“Across the Board” – WWF Appeals Tyrolean Wolf Order


The environmental protection organization WWF (World Wide Fund For Nature) has announced that it will appeal the decision to kill the wolf “185 MATK”. The state of Tyrol released it last week after the animal is said to have killed 41 sheep. According to the WWF, a general assessment is made, the same applies to the area demarcations. Another criticism is that alternatives to shooting have not been considered.
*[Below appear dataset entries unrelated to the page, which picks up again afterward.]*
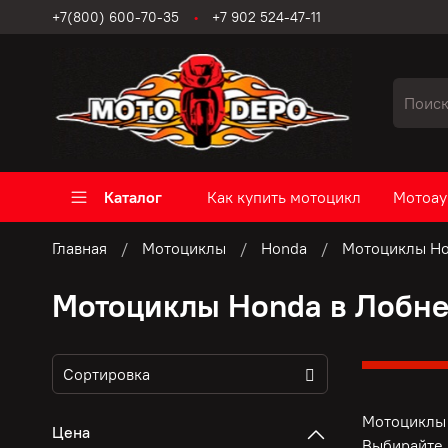
+7(800) 600-70-35
+7 902 524-47-11
Каталог
Как купить мотоцикл
Мотоау
Главная
Мотоциклы
Honda
Мотоциклы Ho
Мотоциклы Honda в Лобн
Мотоциклы 
Цена
Выбирайте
WWF’s Christian Pichler assumes that the state’s decision will not stand, just like last year. At the time, the state administrative court, after complaints from NGOs, overturned the decision to kill the wolf “MATK 118”. The animal eventually survived. The complaint in the current case should be filed next week, it said. In total, this is possible up to four weeks after the decision has been issued, whereby this has no suspensive effect. Specifically, the shooting order – as reported – provides for an exception to protection throughout the year until October 31 in 39 hunting areas.

Geisler: “Loss of reality”
The wolf is accused of killing 41 sheep. The responsible vice-governor Josef Geisler (ÖVP) recently announced that he wants to request a preliminary ruling from the European Court of Justice in the process. The WWF’s objection to the firing order is “a loss of reality in its purest form”. Herd protection is not feasible in the area where the wolf is active, “due to the geographic conditions (steepness, rocks, size, ditches, etc.).”

According to Geisler, NGOs in Switzerland have already spoken out in favor of killing “problem animals”. In Tyrol, a legal framework was agreed “after firm negotiations with the Green coalition partner”. Farmers are now extremely disappointed and restless because of the WWFS.

Wolves and bears cause moods
Wolves and bears have been causing a stir in Tyrol for several years and are also stirring up heated emotions in the current state election campaign. In the last session of the state parliament before the summer, a majority of the ÖVP-Green coalition voted in favor of a decision that would make it possible to survey pasture areas. The handling of the animals must be defined in these zones. The opposition voted unanimously against.

The Supervisory Board was established a year ago to decide how to deal with conspicuous animals. To date, only two murder notices have been issued and no wolf has been officially shot.